For instance, iCIMS (Internet Collaborative Information Management Systems) specializes in recruitment, retention, and management of employees. Its PaaS—a Talent Acquisition Suite, which began life as a SaaS suite—consists of three core components: a candidate relationship manager for identifying qualified candidates and attracting them to a company; an applicant tracking system that manages setting up interviews, running background checks, and all the other details leading up to a job offer, and an On-Board app that manages after-hiring chores ranging from filling out tax forms to determining the assets a new employee needs to do their job to getting them behind a desk and working.
"We were successful for 15 years offering our three basic services as SaaS, but found that our customers wanted to integrate them with other systems," said iCIMS vice president of technology Al Smith. "Since moving to a PaaS model, our users have built over 400 integrations with over 300 software vendors. PaaS allows our customers to extend our capabilities themselves. We opened up our software with APIs and SDKs which customers can use to integrate other vendors’ software, or write their own, and use those applications on our platform with the same user interface."

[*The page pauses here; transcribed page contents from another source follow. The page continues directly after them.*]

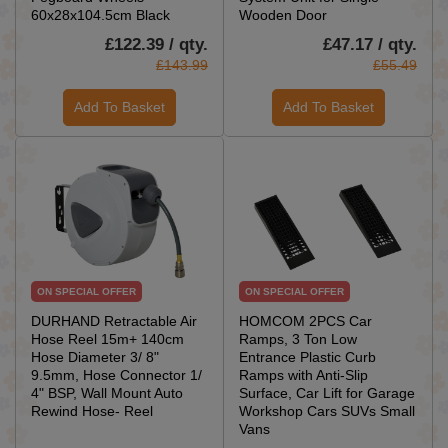
60x28x104.5cm Black
Wooden Door
£122.39 / qty.
£47.17 / qty.
£143.99
£55.49
Add To Basket
Add To Basket
ON SPECIAL OFFER
ON SPECIAL OFFER
DURHAND Retractable Air
HOMCOM 2PCS Car
Hose Reel 15m+ 140cm
Ramps, 3 Ton Low
Hose Diameter 3/ 8"
Entrance Plastic Curb
9.5mm, Hose Connector 1/
Ramps with Anti-Slip
4" BSP, Wall Mount Auto
Surface, Car Lift for Garage
Rewind Hose- Reel
Workshop Cars SUVs Small
Vans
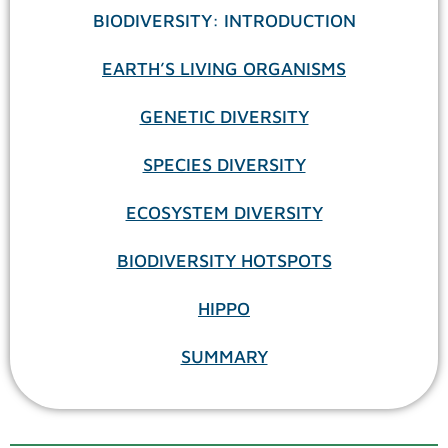
BIODIVERSITY: INTRODUCTION
EARTH’S LIVING ORGANISMS
GENETIC DIVERSITY
SPECIES DIVERSITY
ECOSYSTEM DIVERSITY
BIODIVERSITY HOTSPOTS
HIPPO
SUMMARY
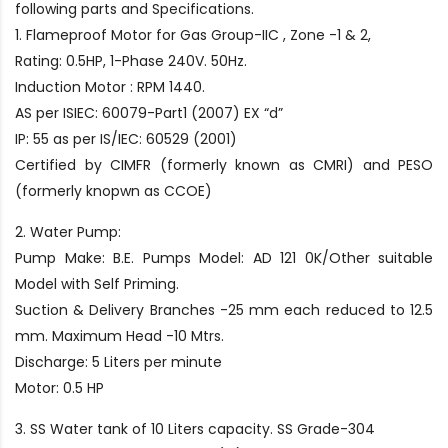
following parts and Specifications.
1. Flameproof Motor for Gas Group-IIC , Zone -1 & 2,
Rating: 0.5HP, 1-Phase 240V. 50Hz.
Induction Motor : RPM 1440.
AS per ISIEC: 60079-Part1 (2007) EX “d”
IP: 55 as per IS/IEC: 60529 (2001)
Certified by CIMFR (formerly known as CMRI) and PESO
(formerly knopwn as CCOE)
2. Water Pump:
Pump Make: B.E. Pumps Model: AD 121 0K/Other suitable
Model with Self Priming.
Suction & Delivery Branches -25 mm each reduced to 12.5
mm. Maximum Head -10 Mtrs.
Discharge: 5 Liters per minute
Motor: 0.5 HP
3. SS Water tank of 10 Liters capacity. SS Grade-304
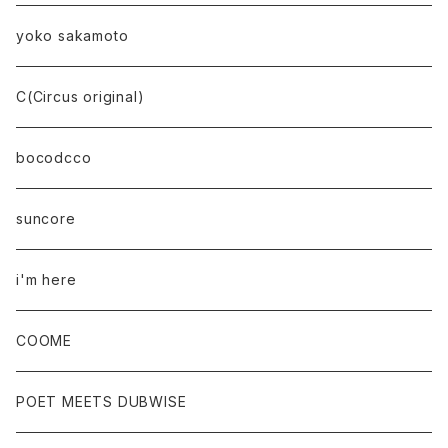
yoko sakamoto
C(Circus original)
bocodcco
suncore
i'm here
COOME
POET MEETS DUBWISE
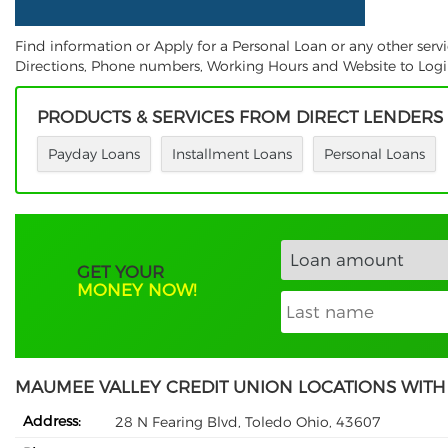
Find information or Apply for a Personal Loan or any other ser
Directions, Phone numbers, Working Hours and Website to Login.
PRODUCTS & SERVICES FROM DIRECT LENDERS
Payday Loans
Installment Loans
Personal Loans
GET YOUR
MONEY NOW!
MAUMEE VALLEY CREDIT UNION LOCATIONS WITH
Address:
28 N Fearing Blvd, Toledo Ohio, 43607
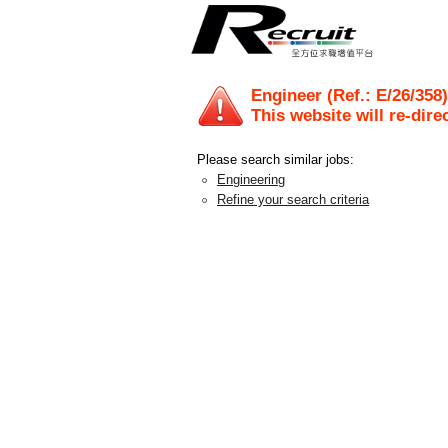
Engineer (Ref.: E/26/358)
This website will re-dire
Please search similar jobs:
Engineering
Refine your search criteria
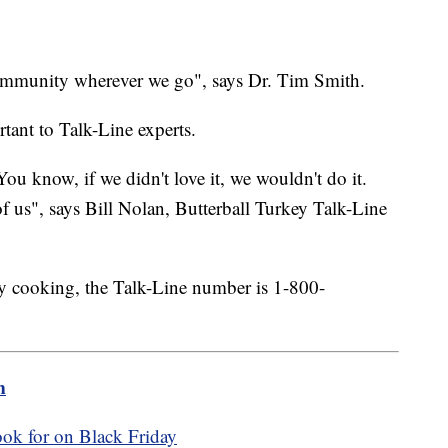
 community wherever we go", says Dr. Tim Smith.
tant to Talk-Line experts.
You know, if we didn't love it, we wouldn't do it.
f us", says Bill Nolan, Butterball Turkey Talk-Line
ay cooking, the Talk-Line number is 1-800-
m
ook for on Black Friday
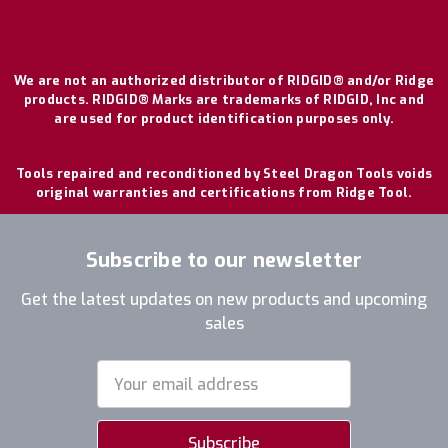
We are not an authorized distributor of RIDGID® and/or Ridge
products. RIDGID® Marks are trademarks of RIDGID, Inc and
are used for product identification purposes only.
Tools repaired and reconditioned by Steel Dragon Tools voids
original warranties and certifications from Ridge Tool.
Subscribe to our newsletter
Get the latest updates on new products and upcoming
sales
Email
Address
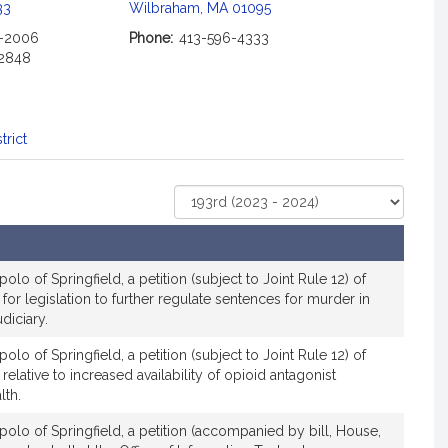
c
33
Wilbraham, MA 01095
i
2-2006
Phone:
413-596-4333
a
-2848
t
i
o
n
trict
f
o
Select
r
Court
R
e
p
lo of Springfield, a petition (subject to Joint Rule 12) of
r
 for legislation to further regulate sentences for murder in
diciary.
e
s
lo of Springfield, a petition (subject to Joint Rule 12) of
e
 relative to increased availability of opioid antagonist
n
lth.
t
olo of Springfield, a petition (accompanied by bill, House,
a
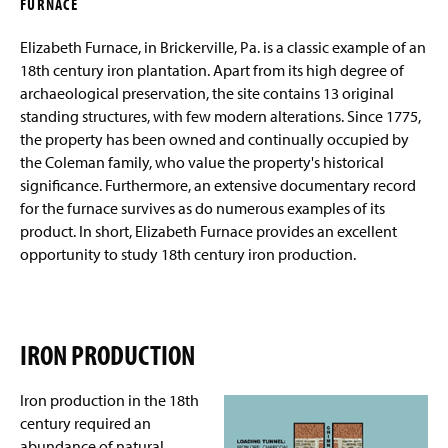
Elizabeth Furnace Plantation Site
The Perot Site
FURNACE
g
e
Elizabeth Furnace, in Brickerville, Pa. is a classic example of an
The Rectory
Archaeological And Historical Analysis
18th century iron plantation. Apart from its high degree of
archaeological preservation, the site contains 13 original
The Blacksmith Forge Foundation
standing structures, with few modern alterations. Since 1775,
the property has been owned and continually occupied by
Archaeological Excavations 2005
the Coleman family, who value the property's historical
significance. Furthermore, an extensive documentary record
Archaeological Excavations 2006
for the furnace survives as do numerous examples of its
product. In short, Elizabeth Furnace provides an excellent
Archaeological Excavations 2007
opportunity to study 18th century iron production.
Photos of the Excavation
The Lancaster Colonial Settlement Project
IRON PRODUCTION
Field School
Iron production in the 18th
Artifact Collections
century required an
abundance of natural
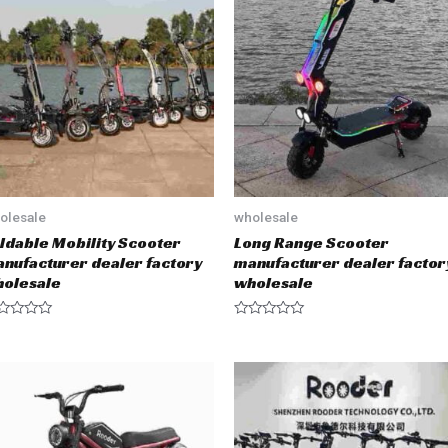
o
u
t
o
f
5
olesale
wholesale
ldable Mobility Scooter
Long Range Scooter
nufacturer dealer factory
manufacturer dealer factor
olesale
wholesale
R
a
t
e
d
0
o
u
t
o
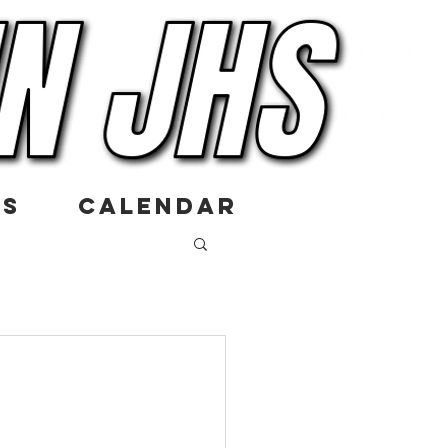
US
CALENDAR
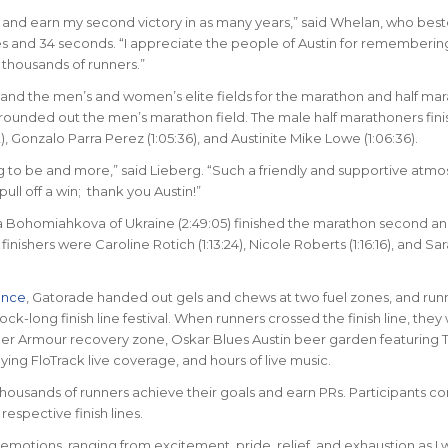
on and earn my second victory in as many years,” said Whelan, who best
es and 34 seconds. “I appreciate the people of Austin for rememberi
 thousands of runners.”
nd the men’s and women’s elite fields for the marathon and half mar
 rounded out the men’s marathon field. The male half marathoners finis
 Gonzalo Parra Perez (1:05:36), and Austinite Mike Lowe (1:06:36).
ng to be and more,” said Lieberg. “Such a friendly and supportive atm
ull off a win; thank you Austin!”
na Bohomiahkova of Ukraine (2:49:05) finished the marathon second an
nishers were Caroline Rotich (1:13:24), Nicole Roberts (1:16:16), and Sa
ance
, Gatorade handed out gels and chews at two fuel zones, and run
ck-long finish line festival. When runners crossed the finish line, they
der Armour recovery zone, Oskar Blues Austin beer garden featuring T
ng FloTrack live coverage, and hours of live music.
housands of runners achieve their goals and earn PRs. Participants co
respective finish lines.
f emotions, ranging from excitement, pride, relief, and exhaustion as I 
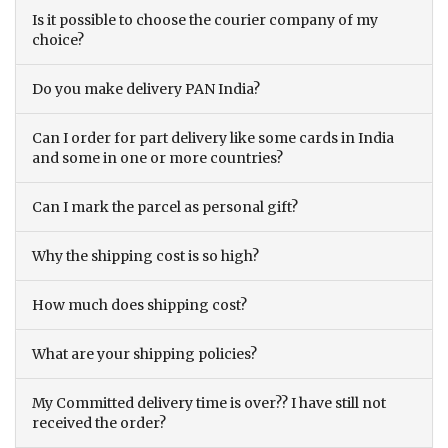
Is it possible to choose the courier company of my
choice?
Do you make delivery PAN India?
Can I order for part delivery like some cards in India
and some in one or more countries?
Can I mark the parcel as personal gift?
Why the shipping cost is so high?
How much does shipping cost?
What are your shipping policies?
My Committed delivery time is over?? I have still not
received the order?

iCRM's Talent Acquisition Suite (now called Unifi) has always been delivered over the Internet, running either on iCRM's in-house hardware or, more recently, using cloud resources. All the programs are written in Java using a structured query language (SQL) database, with APIs that can run in an on-premises datacenter, in a private cloud, or on a hybrid cloud using a mix of Windows and Linux servers.
"Platform as a Service within talent acquisition is very encouraging to see," said Erik Kostelnik, co-founder and CEO of iCIMS client Text Recruit. "Working with iCIMS has enabled TextRecruit to experience hyper-growth and provide tremendous, measurable value to our shared customer base."
Said Julie Loubaton, director of talent acquisition at industrial distributor and iCIMS client HD Supply , "UNiFi allows us to manage and oversee all of our hiring technologies in one, easy-to-use platform. iCIMS is at the core of our recruiting efforts and we’re excited to see this vision come to life."
R. Colin Johnson is a Kyoto Prize Fellow who has worked as a technology journalist for two decades.